世界を震撼させた欧州スーパーリーグ(ESL)構想を〝秒殺〟した欧州サッカー連盟(UEFA)のアレクサンデル・チェフェリン会長(53)の豪腕ぶりが脚光を浴びている。

ESLは世界中で大きな波紋を呼んだが、創設を発表後すぐにイングランド・プレミアリーグの6クラブが撤退を表明し、さらにスペインのアトレチコ・マドリードとイタリア3クラブも脱退を決めて〝三日天下〟で崩壊寸前に陥っている。

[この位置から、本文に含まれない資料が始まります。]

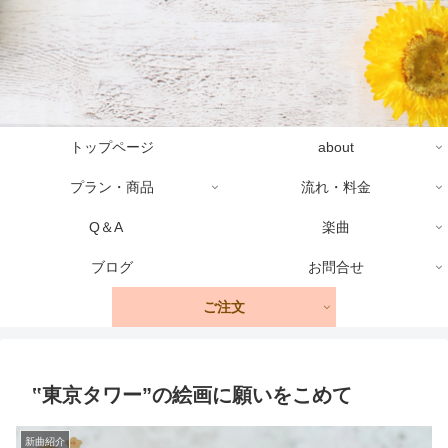
トップページ
about
プラン・商品
流れ・料金
Q＆A
楽曲
ブログ
お問合せ
ご注文
‟東京タワー”の絵画に願いをこめて
新曲紹介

ヤリ手で知られるスペイン1部レアル・マドリードのフロレンティーノ・ペレス会長(74)を相手に、壮大な計画を瞬殺で葬ったUEFAのチェフェリン会長とは何者なのか。スペイン紙「エルコンフィデンシャル」が「220万ユーロ(約2億9000万円)を稼ぎ、フロレンティーノと戦う〝鬼〟」と題して、その人物像を特集した。

「刑法専門の弁護士で、50人以上の弁護士を擁する事務所を持っており順調だ。経済的な問題はなく、もはやお金を必要としない。彼の趣味はバイクと家族旅行で、プライベートジェットで旅をする。彼の妻は絵画ギャラリーを所有し、芸術に投資している」とそのセレブぶりを紹介した。

そんな敏腕弁護士がんぜUEFAの会長になったのか。「サッカーの世界が最も困窮している人々を助けるための連帯プロジェクトに関与してきた。MFフアン・マタのの慈善団体にも給料の1%を寄付している」と社会活動を通じてサッカーの世界へ身を投じた。

そして「小さなサッカー連盟の会長であるスロベニア人のチェフェリンが、オランダ人候補者のミシェル・ファンプラーグを圧倒して2016年9月に就任した。彼はジョセフ・ブラッターFIFA前会長から融資を受けたミシェル・プラティニUEFA前会長の失脚に悩まされていた組織で、古いスキャンダルを終わらせるための革新的なリーダーとなった」とサッカー界でも短期間で頭角を現し、若きリーダーとしてらつ腕を振るっている。

UEFAの年次報告書によると年間の報酬は220万ユーロだが、弁護士としての収入はそれをはるかに超えているとみられる。

こうした背景を踏まえて同紙は「ペレス会長は、古い体制と腐敗の打破を求めるスロベニア人弁護士の力を過小評価していたのかもしれない」と指摘。UEFA会長の豪腕により〝ESL反乱〟は秒速で制圧されたようだ。